I didn’t realize what my teacher was doing until class discussion the next day. We shuffled in, pulled our desks into a circle, took our copies of Madame Bovary out of our bags and looked around at each other.
“So,” my teacher said, “if Gustave Flaubert and Helen Fisher were having a conversation about love, what would they say to one another? What would you say to them?”
There was a pause, and then: “I mean, the thing about love being a drug, like cocaine, seems like Emma felt love like that?”
“But then what about Charles? Was he in love?”
“Well he wasn’t intense, and he wasn’t possessive. Maybe he wasn’t in love?”
“He died for love.”
“Did he die for love or for heartbreak?”
“What’s the difference?”
The discussion continued, back and forth.
What my English teacher did that day showed me the value of TED Talks in the classroom: school is all about ideas, and TED can help teachers bring ideas into conversation and debate. TED Talks aren’t like Wikipedia articles—yes, they contain information, but at their best, they actually spark a conversation. They can be used to bring diverse voices, questions, and even conflict into classroom discussions—as Helen Fisher’s did for my English class. Physics classes can start to think about just how non-linear physics really is with Boaz Almog’s demonstration of quantum superconductors, history classes can think about Yoruba Richen’s talk and wonder about how rights movements work, students can even question the school system they are a part of with Ken Robinson’s talk on how schools creativity.
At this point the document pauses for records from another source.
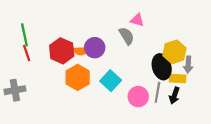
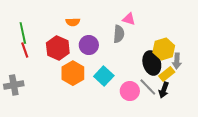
gray semicircle: (127, 36) -> (119, 34), turned 36
orange semicircle: (81, 51) -> (73, 22), moved
yellow rectangle: (178, 78) -> (167, 74), turned -42
gray line: (157, 92) -> (148, 87), turned -54

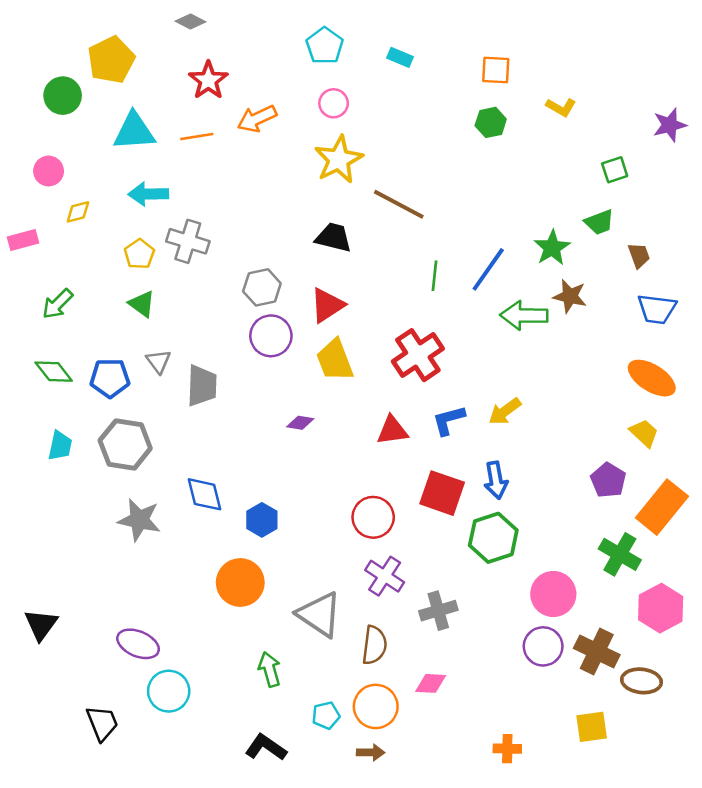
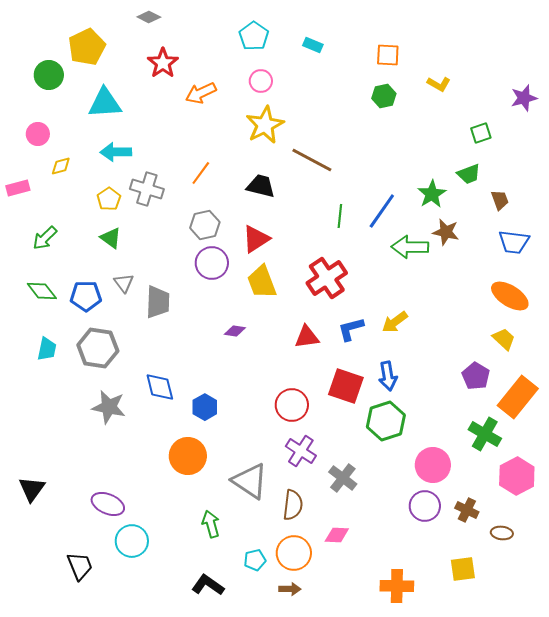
orange line: (197, 137) -> (201, 173), moved, turned -45
gray cross: (438, 611) -> (343, 478), turned -36
brown cross: (597, 651) -> (467, 510), size x0.7
brown ellipse: (642, 681) -> (502, 533), size x0.7
orange cross: (507, 749) -> (397, 586), size x1.5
I graduated from high school in May. (I’ve spent the summer before college interning with the lovely editorial department at TED.) Throughout my high school career, I’ve seen teachers use TED Talks often—sometimes very well, and sometimes in ways I didn’t find as effective. I recently got in touch with a former teacher from my school, Suzanne Fogarty (now the director of the Lincoln School in Providence, Rhode Island), who showed Chimamanda Adichie’s TED Talk, “The danger of a single story,” in an assembly. Afterward, Adichie’s talk popped up in lectures, lunchtime discussions, even in the hallways between classes. Her ideas had entered the vocabulary of the school. Everyone was thinking about the “single story.”
I wanted to find out why Ms. Fogarty chose to use TED in her curriculum. When I asked, she responded, “TED Talks make us pause and listen to the percolation of ideas—art, engineering, technology, the humanities, spoken word and more.”
Her comment clarified something for me. The best use of TED Talks in the classroom really do take advantage of that “percolation of ideas.” Talks work best when teachers use them to give perspective and to generate discussion around difficult topics.
But how exactly do you do this? Stephanie Lo, Director of TED-Ed Programs, advises teachers to use TED videos as a way to get students thinking. She recommends that teachers check out Ed.TED.com, which is packed full of short, animated lessons created specifically for students. (When searching, teachers can filter by student age—there are talks for elementary school students, middle school students, high school students and college students.) And she recommends that, whether they’re using a lesson or a talk, teachers prepare discussion questions to get students thinking before they get to class.
Fogarty echoes the sentiment. “I like having some essential questions to accompany the talk,” she told me, “or asking students to research TED Talks that carry meaning for their generation.”
These conversations helped me see what can really happen when TED Talks are brought into the classroom. Students can better grasp topics they might not fully understand at first glance, think critically about how they think about the world, and discuss other big ideas alongside their own. Gustave Flaubert can have a conversation with Helen Fisher about the meaning of love. And that is pretty cool.